Those lines of the data that hold the word "allow" are to be copied out.
*** Opening Given records ***
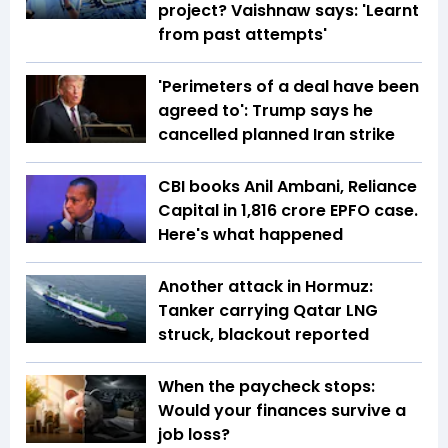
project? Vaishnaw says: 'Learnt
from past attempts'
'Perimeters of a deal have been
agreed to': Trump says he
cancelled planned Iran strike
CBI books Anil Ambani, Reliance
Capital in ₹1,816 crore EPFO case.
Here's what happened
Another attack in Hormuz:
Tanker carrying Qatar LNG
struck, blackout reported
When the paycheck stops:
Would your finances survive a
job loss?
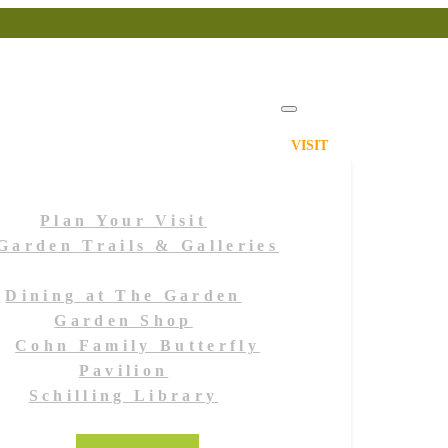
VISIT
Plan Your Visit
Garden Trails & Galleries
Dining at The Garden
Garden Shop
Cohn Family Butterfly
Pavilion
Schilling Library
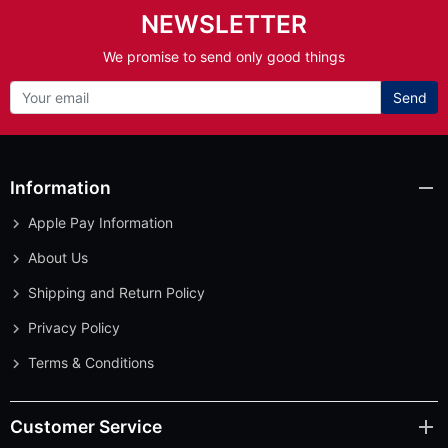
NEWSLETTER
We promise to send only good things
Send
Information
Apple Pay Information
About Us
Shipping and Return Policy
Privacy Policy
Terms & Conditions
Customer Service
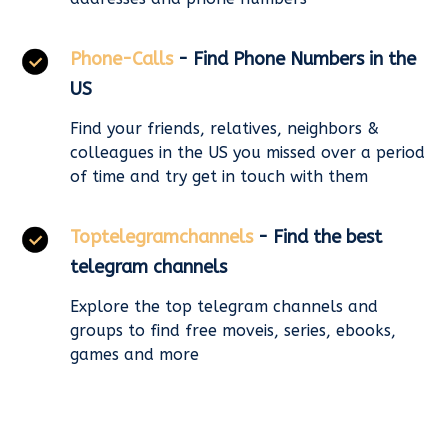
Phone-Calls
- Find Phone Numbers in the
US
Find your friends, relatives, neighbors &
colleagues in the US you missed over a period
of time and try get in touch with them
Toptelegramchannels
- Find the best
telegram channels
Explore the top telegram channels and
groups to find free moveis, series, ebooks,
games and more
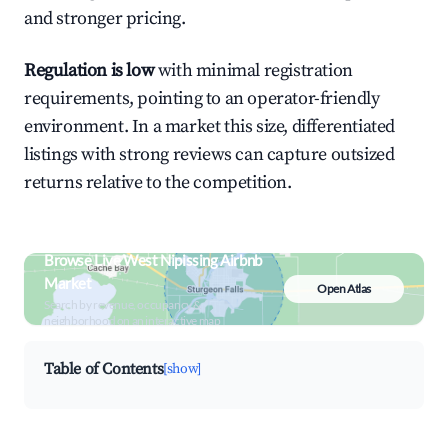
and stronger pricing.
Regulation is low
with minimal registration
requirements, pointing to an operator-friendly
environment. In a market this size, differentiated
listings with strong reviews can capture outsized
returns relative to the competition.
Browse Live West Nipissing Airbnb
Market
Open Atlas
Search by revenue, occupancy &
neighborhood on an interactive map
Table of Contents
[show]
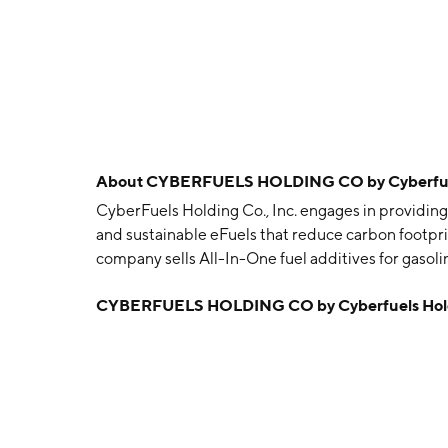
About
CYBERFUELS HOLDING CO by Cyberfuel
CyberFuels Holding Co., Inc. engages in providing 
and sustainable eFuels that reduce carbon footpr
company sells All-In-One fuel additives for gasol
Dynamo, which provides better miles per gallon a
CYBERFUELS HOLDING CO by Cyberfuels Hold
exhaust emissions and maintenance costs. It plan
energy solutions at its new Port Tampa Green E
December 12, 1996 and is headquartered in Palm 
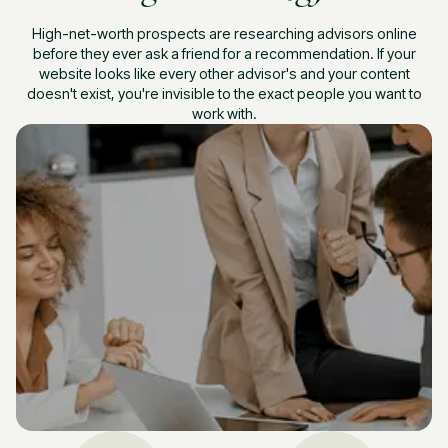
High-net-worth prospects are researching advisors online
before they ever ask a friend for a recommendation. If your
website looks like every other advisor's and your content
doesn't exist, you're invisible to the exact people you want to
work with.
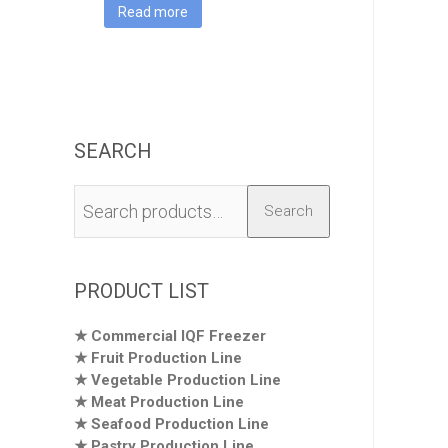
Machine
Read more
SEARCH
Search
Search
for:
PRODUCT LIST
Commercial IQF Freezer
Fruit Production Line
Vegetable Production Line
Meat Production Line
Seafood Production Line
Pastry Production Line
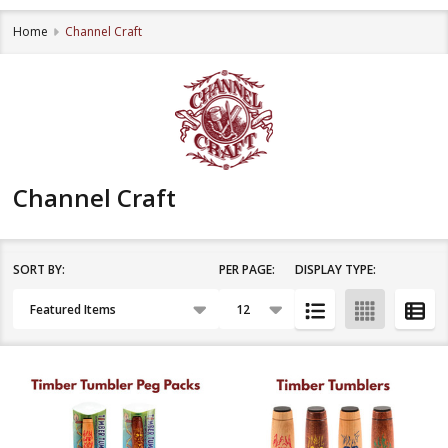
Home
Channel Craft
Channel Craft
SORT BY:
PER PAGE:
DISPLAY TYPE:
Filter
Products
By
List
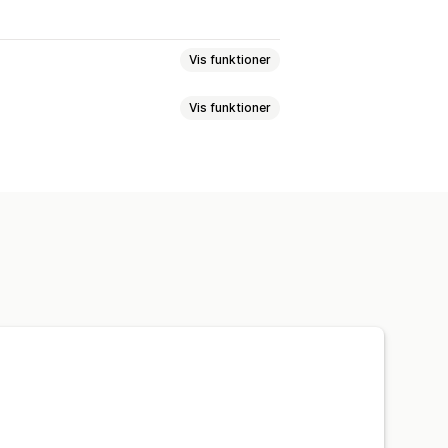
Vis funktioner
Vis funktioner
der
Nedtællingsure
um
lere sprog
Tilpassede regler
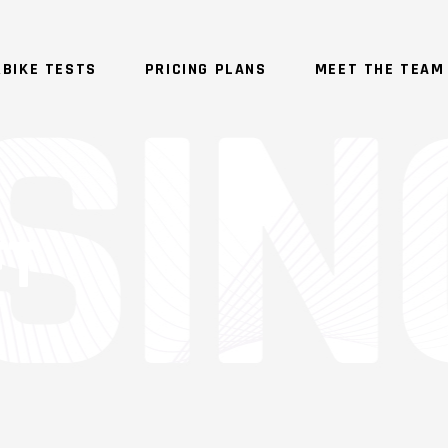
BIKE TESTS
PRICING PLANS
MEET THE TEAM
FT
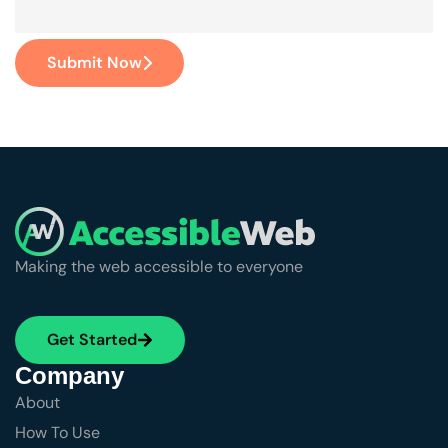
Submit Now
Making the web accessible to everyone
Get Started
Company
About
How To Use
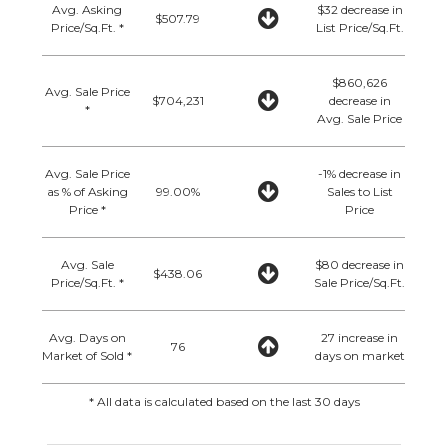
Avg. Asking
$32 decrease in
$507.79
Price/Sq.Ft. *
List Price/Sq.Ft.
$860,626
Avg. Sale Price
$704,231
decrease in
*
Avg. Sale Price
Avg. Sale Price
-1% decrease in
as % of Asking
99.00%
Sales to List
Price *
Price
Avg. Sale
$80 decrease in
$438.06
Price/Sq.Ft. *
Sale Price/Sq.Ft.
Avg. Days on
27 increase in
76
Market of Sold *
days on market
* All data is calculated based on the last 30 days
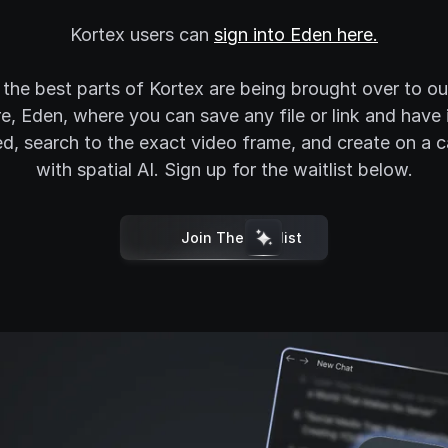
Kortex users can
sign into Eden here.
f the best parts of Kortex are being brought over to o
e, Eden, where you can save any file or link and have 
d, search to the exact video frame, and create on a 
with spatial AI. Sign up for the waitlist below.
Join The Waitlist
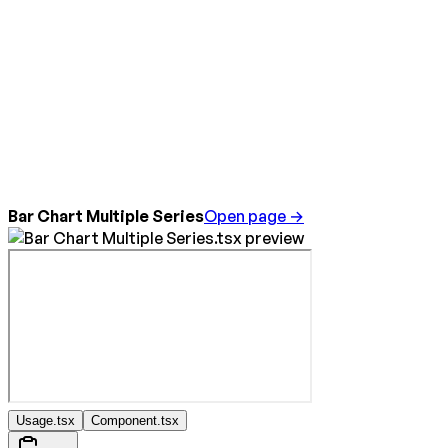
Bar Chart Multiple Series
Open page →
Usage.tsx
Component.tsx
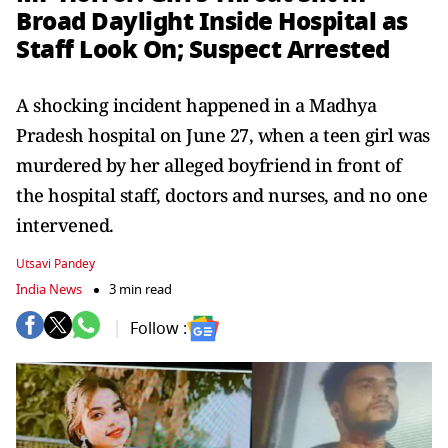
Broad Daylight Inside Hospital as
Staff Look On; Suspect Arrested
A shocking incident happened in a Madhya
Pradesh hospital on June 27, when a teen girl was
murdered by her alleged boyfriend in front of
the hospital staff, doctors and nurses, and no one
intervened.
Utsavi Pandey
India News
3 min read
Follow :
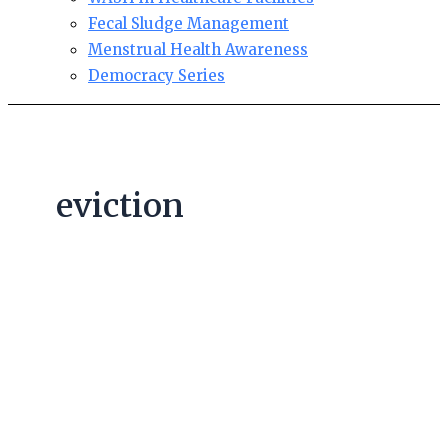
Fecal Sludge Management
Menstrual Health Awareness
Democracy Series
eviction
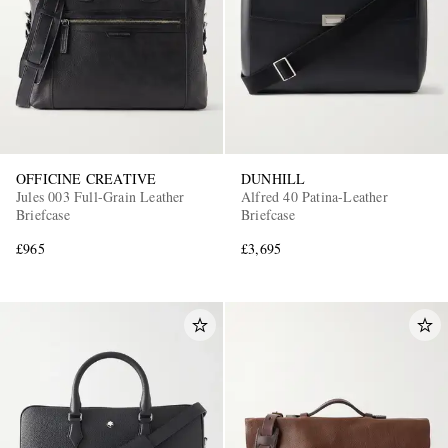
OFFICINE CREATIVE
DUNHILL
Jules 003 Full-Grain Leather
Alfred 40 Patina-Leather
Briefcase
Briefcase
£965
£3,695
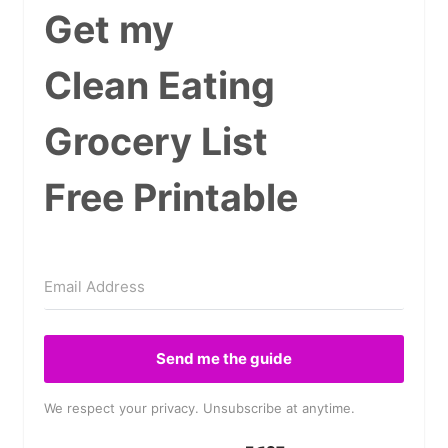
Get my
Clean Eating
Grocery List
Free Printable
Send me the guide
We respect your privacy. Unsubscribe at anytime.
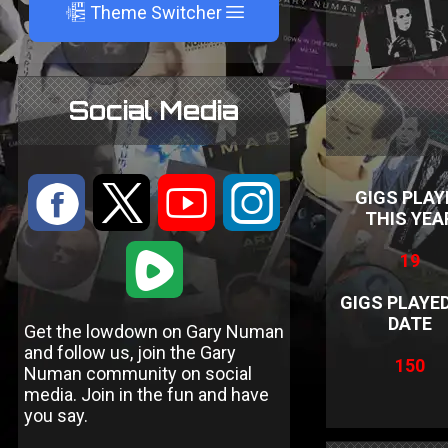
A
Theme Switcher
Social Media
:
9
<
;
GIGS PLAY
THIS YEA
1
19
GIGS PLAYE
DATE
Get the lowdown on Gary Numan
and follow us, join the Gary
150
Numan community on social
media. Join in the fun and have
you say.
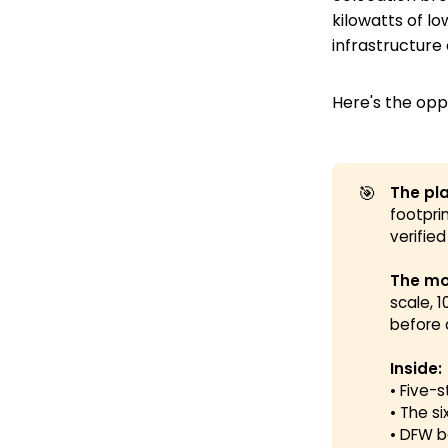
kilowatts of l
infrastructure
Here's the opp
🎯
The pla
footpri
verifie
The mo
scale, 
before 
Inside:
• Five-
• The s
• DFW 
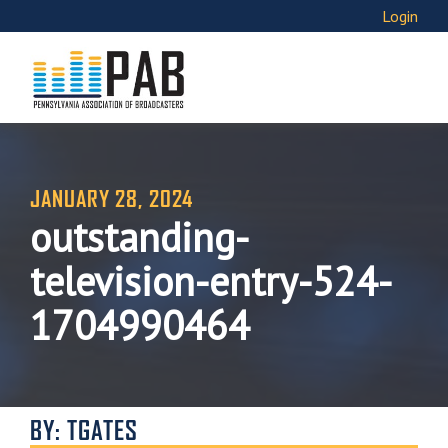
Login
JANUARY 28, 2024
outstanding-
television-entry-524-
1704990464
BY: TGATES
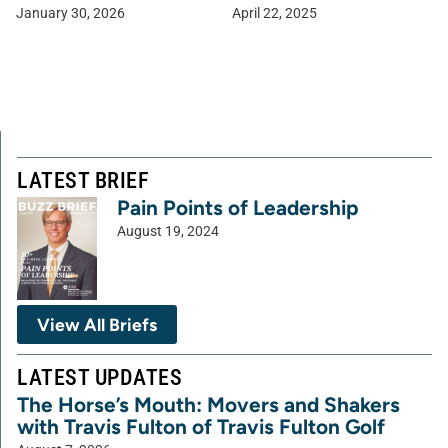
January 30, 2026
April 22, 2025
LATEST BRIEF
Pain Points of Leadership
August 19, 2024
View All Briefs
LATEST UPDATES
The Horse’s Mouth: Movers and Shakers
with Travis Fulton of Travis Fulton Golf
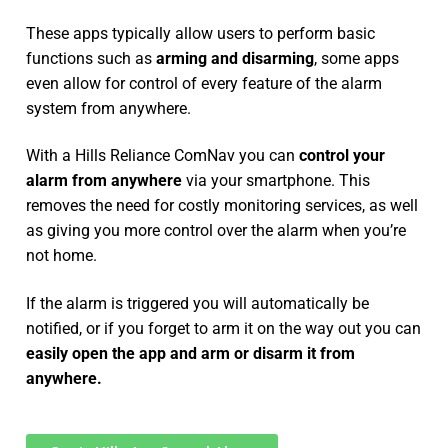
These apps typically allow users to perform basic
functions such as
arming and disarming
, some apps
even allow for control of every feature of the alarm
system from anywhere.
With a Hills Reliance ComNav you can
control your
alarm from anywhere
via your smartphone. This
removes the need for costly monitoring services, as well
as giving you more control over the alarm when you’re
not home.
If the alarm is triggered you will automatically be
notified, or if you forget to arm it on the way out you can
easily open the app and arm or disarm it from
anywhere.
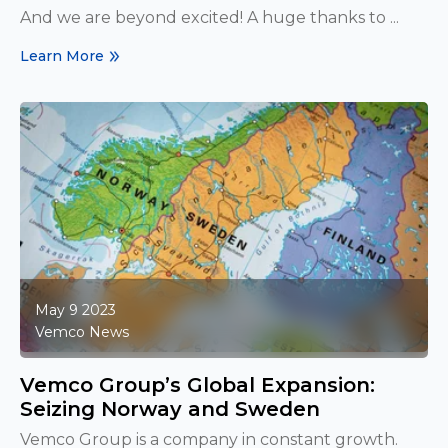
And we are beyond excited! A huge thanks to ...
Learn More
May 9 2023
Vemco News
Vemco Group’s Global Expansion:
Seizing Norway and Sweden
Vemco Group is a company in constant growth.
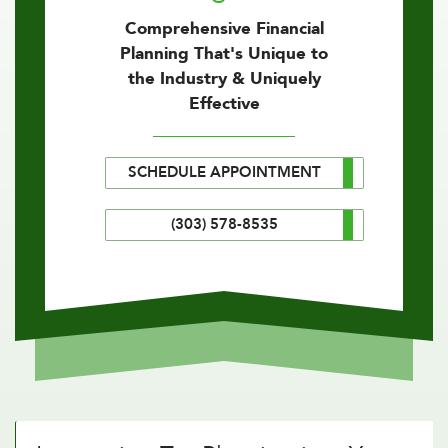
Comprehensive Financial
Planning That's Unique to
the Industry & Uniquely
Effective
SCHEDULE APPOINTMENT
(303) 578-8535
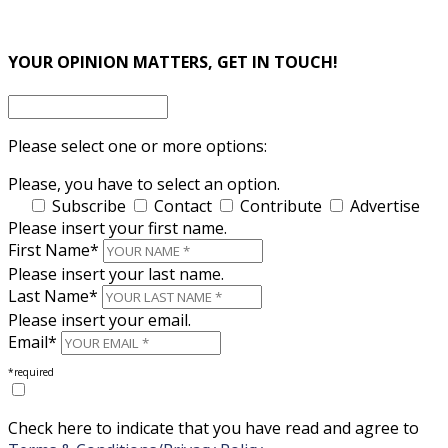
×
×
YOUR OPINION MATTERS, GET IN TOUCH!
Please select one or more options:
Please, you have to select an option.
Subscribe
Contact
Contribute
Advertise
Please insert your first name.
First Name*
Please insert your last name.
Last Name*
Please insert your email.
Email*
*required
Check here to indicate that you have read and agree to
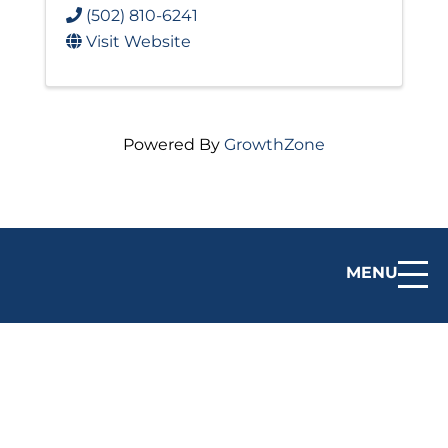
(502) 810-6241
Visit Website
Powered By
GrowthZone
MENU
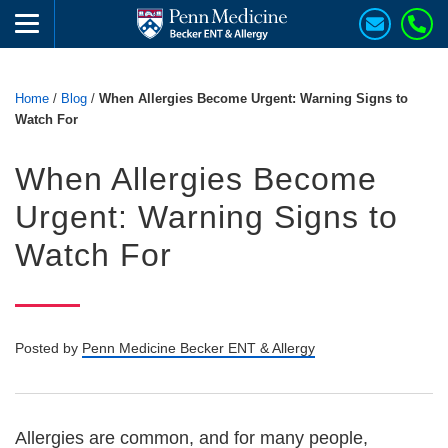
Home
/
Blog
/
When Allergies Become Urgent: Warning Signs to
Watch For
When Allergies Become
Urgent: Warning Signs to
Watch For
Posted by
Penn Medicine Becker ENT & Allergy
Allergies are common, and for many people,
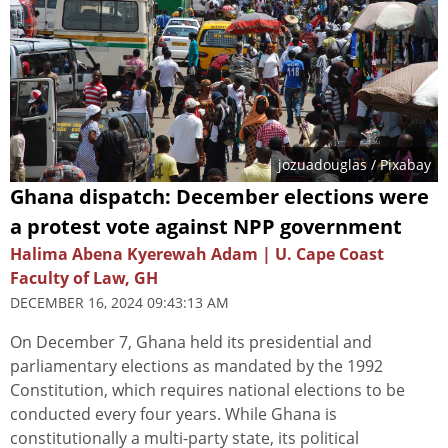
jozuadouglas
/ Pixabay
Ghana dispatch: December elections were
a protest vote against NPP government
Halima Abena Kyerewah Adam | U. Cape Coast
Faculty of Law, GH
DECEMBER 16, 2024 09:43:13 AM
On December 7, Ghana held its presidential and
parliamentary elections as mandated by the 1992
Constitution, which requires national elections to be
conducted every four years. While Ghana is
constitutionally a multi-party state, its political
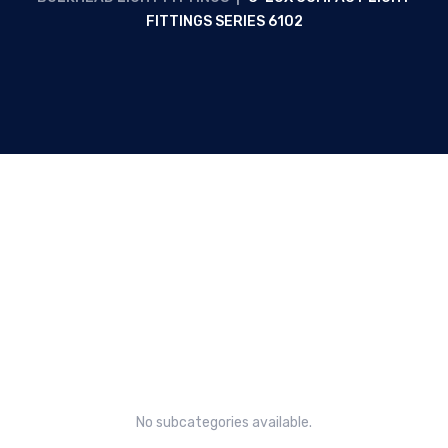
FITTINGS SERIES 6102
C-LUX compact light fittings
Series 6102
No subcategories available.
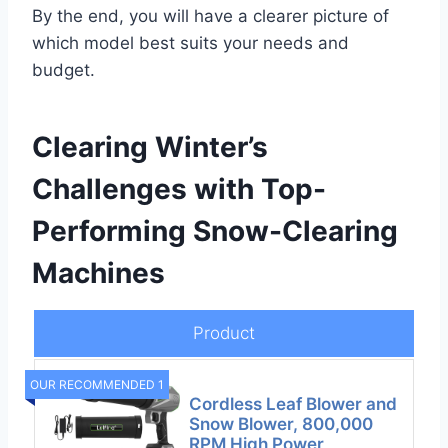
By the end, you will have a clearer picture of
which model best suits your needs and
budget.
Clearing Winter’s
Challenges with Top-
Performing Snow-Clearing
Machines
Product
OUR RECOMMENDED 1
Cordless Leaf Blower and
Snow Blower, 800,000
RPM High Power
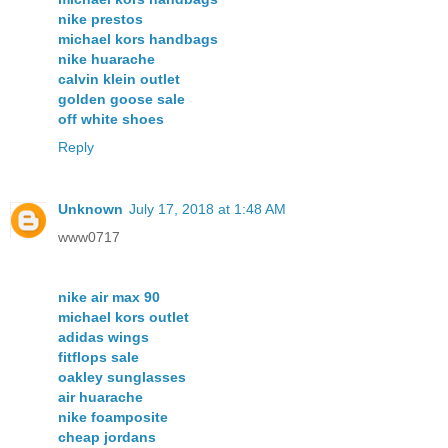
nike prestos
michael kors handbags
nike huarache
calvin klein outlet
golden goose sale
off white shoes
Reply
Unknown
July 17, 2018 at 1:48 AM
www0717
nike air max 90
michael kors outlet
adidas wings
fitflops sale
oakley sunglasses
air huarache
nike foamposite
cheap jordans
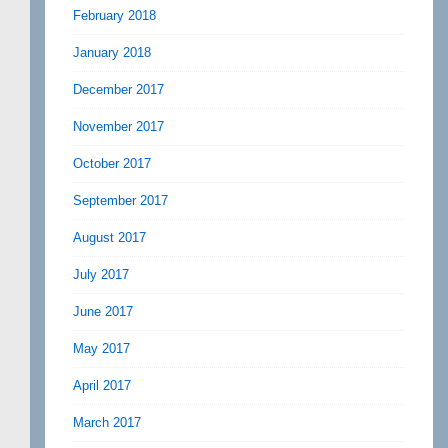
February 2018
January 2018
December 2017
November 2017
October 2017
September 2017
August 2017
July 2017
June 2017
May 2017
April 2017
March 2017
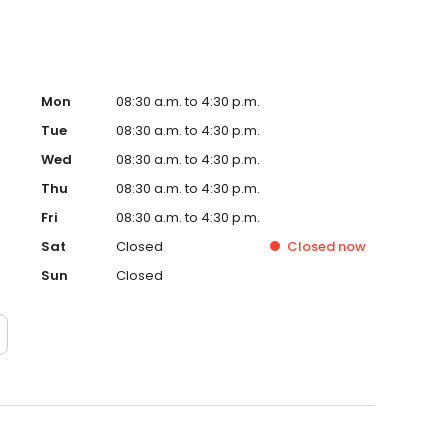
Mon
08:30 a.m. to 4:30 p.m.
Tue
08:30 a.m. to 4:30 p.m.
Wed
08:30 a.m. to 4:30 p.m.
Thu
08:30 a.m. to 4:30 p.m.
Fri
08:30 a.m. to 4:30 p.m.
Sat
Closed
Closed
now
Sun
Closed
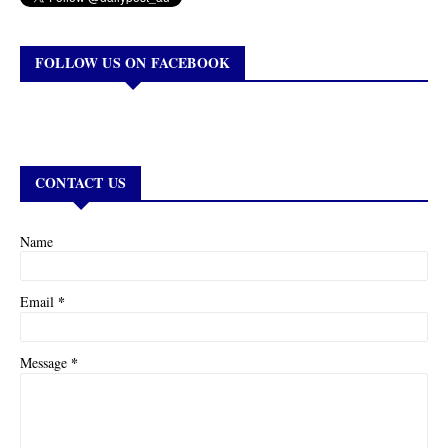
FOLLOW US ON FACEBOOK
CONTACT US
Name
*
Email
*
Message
*** Closing Given records ***
Written solution
These apps typically allow users to perform basic
even allow for control of every feature of the alarm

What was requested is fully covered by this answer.